Once upon a time, in a land far away - before the Internet - there lived a buffalo hunter and a seed farmer. Buffalos were plentiful and slow, and would graze for hours on the grassy plains. Because the flat lands were populated by bountiful bison, the seed farmer found very little land on which to plant, cultivate and harvest his crops. Farming subsisted on small hilly plots here and there - unsuitable for grazing. 

Buffalo hunting was easy. These herbivores were huge and habitual. The hunter - without much skill or effort - in a couple of hours - could "harvest" all of the meat, hide, and hooves he and his family could handle. Others were attracted to the bounty. Times were good to be a buffalo hunter! Eventually, the hunting became more difficult, the hunters outnumbered the hunted and buffalo became extinct. Now what?
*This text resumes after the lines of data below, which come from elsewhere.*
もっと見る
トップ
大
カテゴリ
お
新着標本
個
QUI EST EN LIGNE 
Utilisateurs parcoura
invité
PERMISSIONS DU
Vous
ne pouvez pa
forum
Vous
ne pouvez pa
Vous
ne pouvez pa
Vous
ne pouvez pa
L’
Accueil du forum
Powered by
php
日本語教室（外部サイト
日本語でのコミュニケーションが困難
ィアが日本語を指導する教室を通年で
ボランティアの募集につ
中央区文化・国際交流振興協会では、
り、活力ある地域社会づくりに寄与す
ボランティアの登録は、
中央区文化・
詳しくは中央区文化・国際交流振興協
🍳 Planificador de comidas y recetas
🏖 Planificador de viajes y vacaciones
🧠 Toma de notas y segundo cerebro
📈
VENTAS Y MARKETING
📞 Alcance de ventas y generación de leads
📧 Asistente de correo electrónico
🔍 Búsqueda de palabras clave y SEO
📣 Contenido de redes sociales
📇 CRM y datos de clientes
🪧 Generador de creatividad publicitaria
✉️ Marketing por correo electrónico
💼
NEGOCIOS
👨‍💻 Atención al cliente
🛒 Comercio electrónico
As the hairy hunted's haunts - the grassy plains - became less populated by the buffalos, the seed farmer found acres of fertile soil from which to extract the Earth's green goodness - crops. Although the growing cycle was long, the work tedious, the benefits and payback uncertain, the seed farmer continued to plant. When the Earth's bonanza was broadcast - the seed farmer was overwhelmed. Seeds beget seeds, the output grew (sorry) and the farmer was able to feed his family forever. 
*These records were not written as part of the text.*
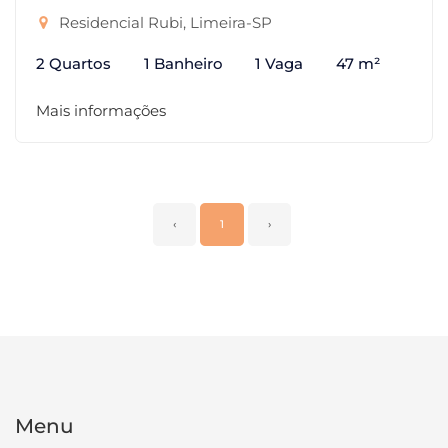
Residencial Rubi, Limeira-SP
2 Quartos
1 Banheiro
1 Vaga
47 m²
Mais informações
‹
1
›
Menu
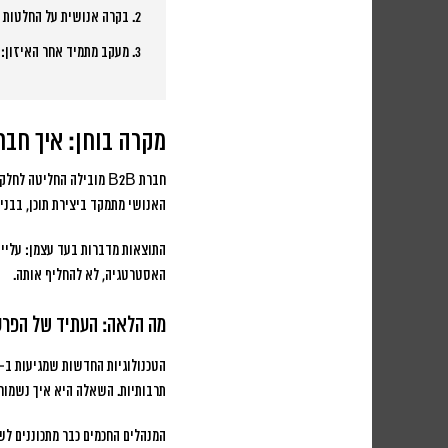
2. בקרה אנושית על החלטות אסטרטגיות:
3. מעקב מתמיד אחר האיזון:
ב
מקרה בוחן: איך חבר
חברת B2B מובילה החליט
האנושי מתמקד ביצירת תוכן, בבני
התוצאות מדברות בעד עצמן:
עלייה של 45% בכמות הלידים איכות
האסטרטגיה, לא להחליף אותה.
מה הלאה: העתיד של הפרסו
תרבותיות. השאלה היא איך נשמור 
המנהלים החכמים כבר מתכוננים לש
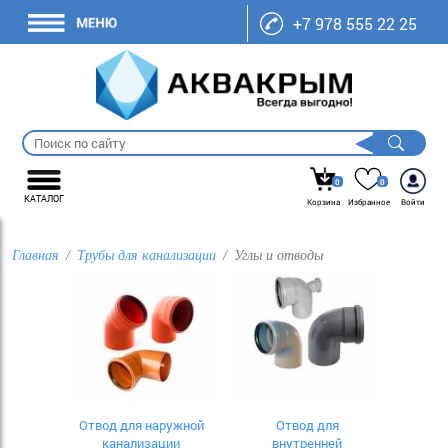
+7 978 555 22 25
0
0
КАТАЛОГ
Корзина
Избранное
Войти
Главная
Трубы для канализации
Углы и отводы
Отвод для наружной
Отвод для
канализации
внутренней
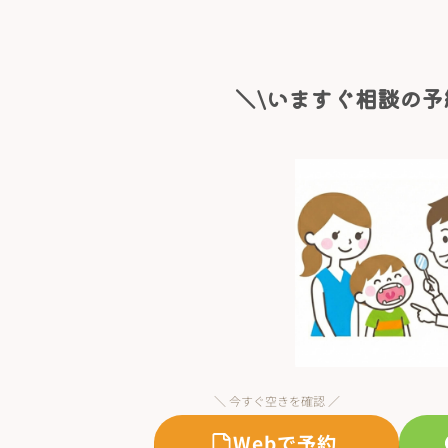
＼\いますぐ相談の予
＼ 今すぐ空きを確認 ／
Webで予約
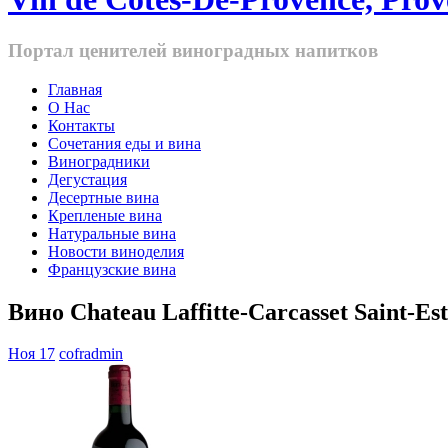
Портал ценителей виноградных напитков
Главная
О Нас
Контакты
Cочетания еды и вина
Виноградники
Дегустация
Десертные вина
Крепленые вина
Натуральные вина
Новости виноделия
Французские вина
Вино Chateau Laffitte-Carcasset Saint-Es
Ноя 17
cofradmin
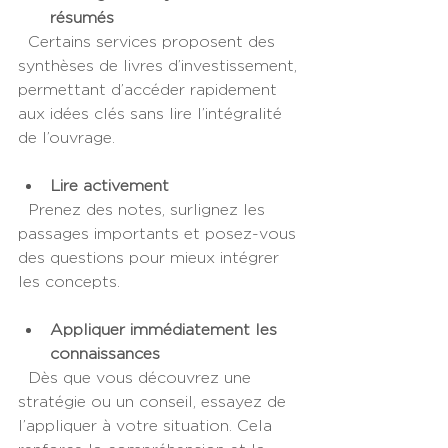
résumés
  Certains services proposent des 
synthèses de livres d’investissement, 
permettant d’accéder rapidement 
aux idées clés sans lire l’intégralité 
de l’ouvrage.
Lire activement
  Prenez des notes, surlignez les 
passages importants et posez-vous 
des questions pour mieux intégrer 
les concepts.
Appliquer immédiatement les 
connaissances
  Dès que vous découvrez une 
stratégie ou un conseil, essayez de 
l’appliquer à votre situation. Cela 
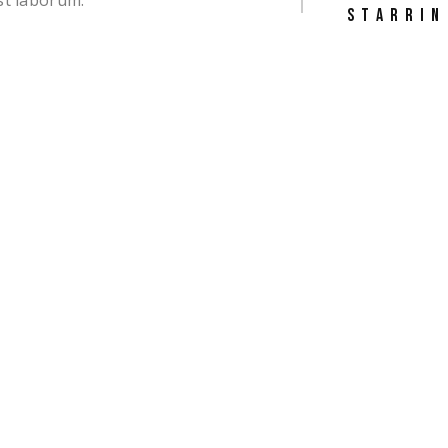
est laborum.
STARRIN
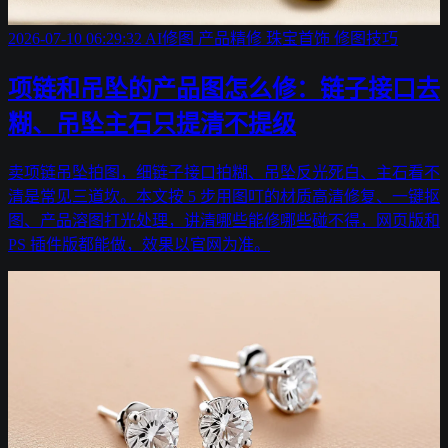
2026-07-10 06:29:32
AI修图
产品精修
珠宝首饰
修图技巧
项链和吊坠的产品图怎么修：链子接口去
糊、吊坠主石只提清不提级
卖项链吊坠拍图，细链子接口拍糊、吊坠反光死白、主石看不
清是常见三道坎。本文按 5 步用图叮的材质高清修复、一键抠
图、产品溶图打光处理，讲清哪些能修哪些碰不得，网页版和
PS 插件版都能做，效果以官网为准。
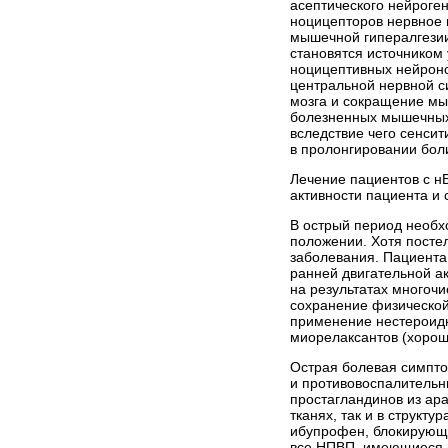
асептического нейроге
ноцицепторов нервное 
мышечной гипералгезии
становятся источником
ноцицептивных нейронов
центральной нервной с
мозга и сокращение мы
болезненных мышечных 
вследствие чего сенси
в пролонгировании бол
Лечение пациентов с н
активности пациента и с
В острый период необхо
положении. Хотя посте
заболевания. Пациента 
ранней двигательной а
на результатах многоч
сохранение физической 
применение нестероид­
мио­релаксантов (хорош
Острая болевая симпто
и противовоспалительн
простагландинов из ар
тканях, так и в струк
ибупрофен, блокирующи
все НПВП, имеющиеся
Searching for new prey, the buffalo hunter happened upon acres of cultivation and decided to become a seed farmer - how tough could it be, right? After all, he was a mighty buffalo hunter. Unfortunately, the buffalo hunter failed at farming. The hunting chops he possessed - sitting around and shooting a large animal - didn't translate well to the skills required for seed farming - patience, perseverance, nurturing, tilling and harvesting.

The buffalo hunter eventually was forced to sell fax machines. Hmmm, how many of those are around today.

So, can you guess which one has a transactional focus vs building relationships?